YOUR GOAL: In the data below, find every line with the string "mayo" and pull it out.

Transcribed page contents:
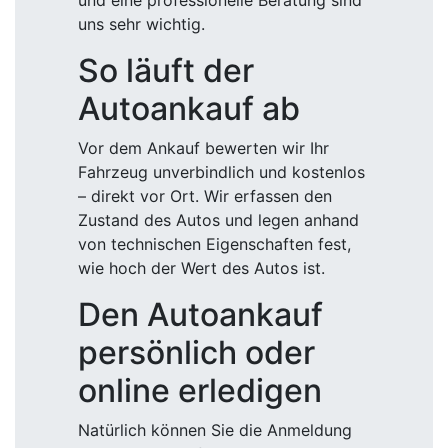
und eine professionelle Beratung sind
uns sehr wichtig.
So läuft der
Autoankauf ab
Vor dem Ankauf bewerten wir Ihr
Fahrzeug unverbindlich und kostenlos
– direkt vor Ort. Wir erfassen den
Zustand des Autos und legen anhand
von technischen Eigenschaften fest,
wie hoch der Wert des Autos ist.
Den Autoankauf
persönlich oder
online erledigen
Natürlich können Sie die Anmeldung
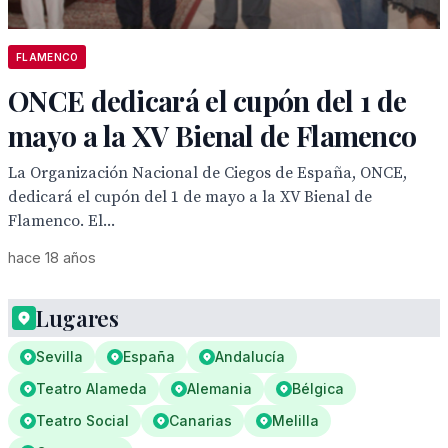
FLAMENCO
ONCE dedicará el cupón del 1 de
mayo a la XV Bienal de Flamenco
La Organización Nacional de Ciegos de España, ONCE,
dedicará el cupón del 1 de mayo a la XV Bienal de
Flamenco. El...
hace 18 años
Lugares
Sevilla
España
Andalucía
Teatro Alameda
Alemania
Bélgica
Teatro Social
Canarias
Melilla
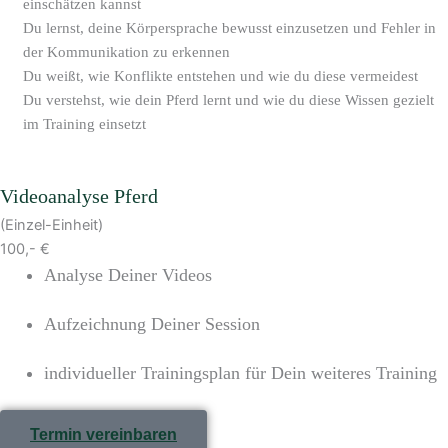
einschätzen kannst
Du lernst, deine Körpersprache bewusst einzusetzen und Fehler in
der Kommunikation zu erkennen
Du weißt, wie Konflikte entstehen und wie du diese vermeidest
Du verstehst, wie dein Pferd lernt und wie du diese Wissen gezielt
im Training einsetzt
Videoanalyse Pferd
(Einzel-Einheit)
100,- €
Analyse Deiner Videos
Aufzeichnung Deiner Session
individueller Trainingsplan für Dein weiteres Training
Termin vereinbaren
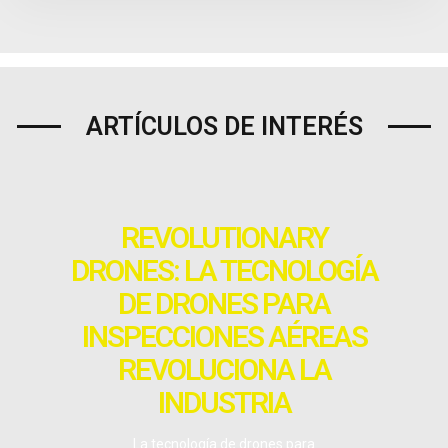
ARTÍCULOS DE INTERÉS
REVOLUTIONARY
DRONES: LA TECNOLOGÍA
DE DRONES PARA
INSPECCIONES AÉREAS
REVOLUCIONA LA
INDUSTRIA
La tecnología de drones para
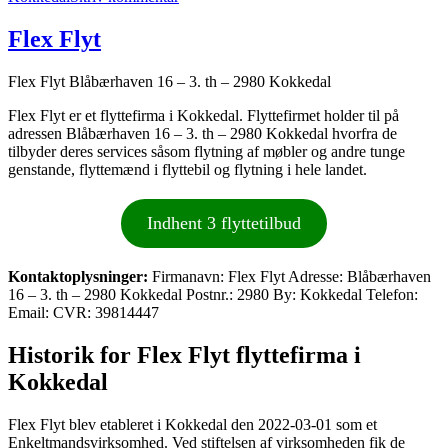
HIGH5
Flyttefirma
Flex Flyt
Flex Flyt Blåbærhaven 16 – 3. th – 2980 Kokkedal
Flex Flyt er et flyttefirma i Kokkedal. Flyttefirmet holder til på
adressen Blåbærhaven 16 – 3. th – 2980 Kokkedal hvorfra de
tilbyder deres services såsom flytning af møbler og andre tunge
genstande, flyttemænd i flyttebil og flytning i hele landet.
Indhent 3 flyttetilbud
Kontaktoplysninger:
Firmanavn: Flex Flyt Adresse: Blåbærhaven
16 – 3. th – 2980 Kokkedal Postnr.: 2980 By: Kokkedal Telefon:
Email: CVR: 39814447
Historik for Flex Flyt flyttefirma i
Kokkedal
Flex Flyt blev etableret i Kokkedal den 2022-03-01 som et
Enkeltmandsvirksomhed. Ved stiftelsen af virksomheden fik de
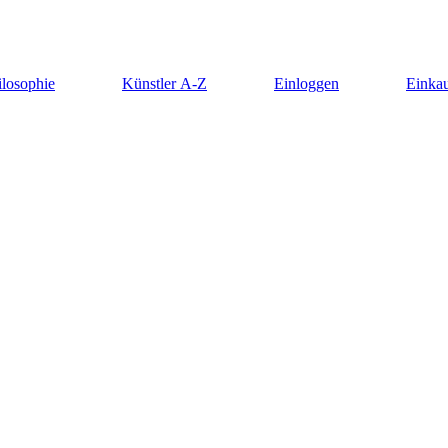
ilosophie
Künstler A-Z
Einloggen
Einkau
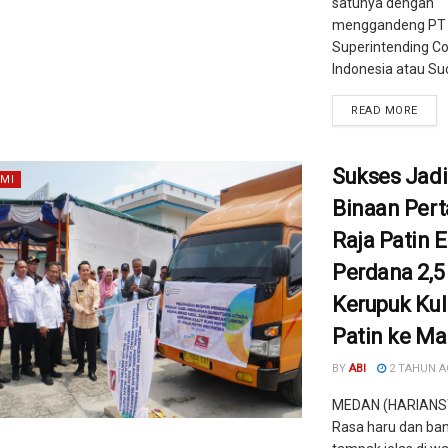
satunya dengan
menggandeng PT
Superintending C
Indonesia atau Suc
READ MORE
Sukses Jadi
MI
Binaan Pert
Raja Patin 
Perdana 2,5
Kerupuk Kuli
Patin ke Ma
BY
ABI
2 TAHUN 
MEDAN (HARIANS
Rasa haru dan ba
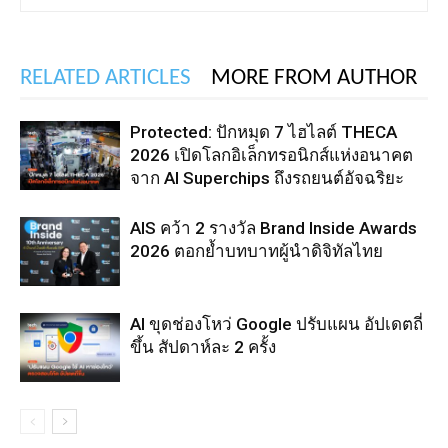
RELATED ARTICLES
MORE FROM AUTHOR
Protected: ปักหมุด 7 ไฮไลต์ THECA
2026 เปิดโลกอิเล็กทรอนิกส์แห่งอนาคต
จาก AI Superchips ถึงรถยนต์อัจฉริยะ
AIS คว้า 2 รางวัล Brand Inside Awards
2026 ตอกย้ำบทบาทผู้นำดิจิทัลไทย
AI ขุดช่องโหว่ Google ปรับแผน อัปเดตถี่
ขึ้น สัปดาห์ละ 2 ครั้ง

SOLUTION FOR THIS PROBLEM:
mayo a la XV Bienal de Flamenco
dedicará el cupón del 1 de mayo a la XV Bienal de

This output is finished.